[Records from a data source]
________
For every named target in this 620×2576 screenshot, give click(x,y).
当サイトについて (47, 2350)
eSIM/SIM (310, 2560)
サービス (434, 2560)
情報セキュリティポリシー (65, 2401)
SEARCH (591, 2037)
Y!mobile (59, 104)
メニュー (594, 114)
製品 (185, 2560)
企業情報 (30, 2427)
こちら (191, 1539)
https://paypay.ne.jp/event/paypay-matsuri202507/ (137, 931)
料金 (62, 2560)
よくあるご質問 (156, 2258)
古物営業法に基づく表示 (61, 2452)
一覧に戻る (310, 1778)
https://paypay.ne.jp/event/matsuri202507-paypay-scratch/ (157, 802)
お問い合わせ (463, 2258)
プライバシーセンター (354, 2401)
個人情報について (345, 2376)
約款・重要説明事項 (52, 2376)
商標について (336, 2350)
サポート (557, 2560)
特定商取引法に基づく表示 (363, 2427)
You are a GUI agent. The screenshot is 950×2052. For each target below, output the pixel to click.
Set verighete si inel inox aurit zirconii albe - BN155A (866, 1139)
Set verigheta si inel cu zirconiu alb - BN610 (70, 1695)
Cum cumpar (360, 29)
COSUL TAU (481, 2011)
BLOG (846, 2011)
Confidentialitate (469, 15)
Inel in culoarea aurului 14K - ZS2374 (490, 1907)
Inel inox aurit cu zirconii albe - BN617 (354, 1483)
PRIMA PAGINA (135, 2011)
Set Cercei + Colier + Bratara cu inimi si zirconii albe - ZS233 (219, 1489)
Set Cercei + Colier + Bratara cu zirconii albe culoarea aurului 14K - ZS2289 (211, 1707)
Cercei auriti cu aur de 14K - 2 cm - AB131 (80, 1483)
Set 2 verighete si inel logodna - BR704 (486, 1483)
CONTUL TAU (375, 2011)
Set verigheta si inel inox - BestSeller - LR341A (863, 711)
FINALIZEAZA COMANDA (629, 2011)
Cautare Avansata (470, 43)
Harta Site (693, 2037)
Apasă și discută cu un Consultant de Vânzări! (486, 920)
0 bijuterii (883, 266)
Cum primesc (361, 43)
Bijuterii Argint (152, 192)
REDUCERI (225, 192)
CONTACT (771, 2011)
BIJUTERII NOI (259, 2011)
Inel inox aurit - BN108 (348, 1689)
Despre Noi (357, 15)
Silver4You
________
## THE TASK
Go through the entries above and report each line with the string "Bratara" in it.

## FINISHED TASK
Set Cercei + Colier + Bratara cu inimi si zirconii albe - ZS233 (219, 1489)
Set Cercei + Colier + Bratara cu zirconii albe culoarea aurului 14K - ZS2289 (211, 1707)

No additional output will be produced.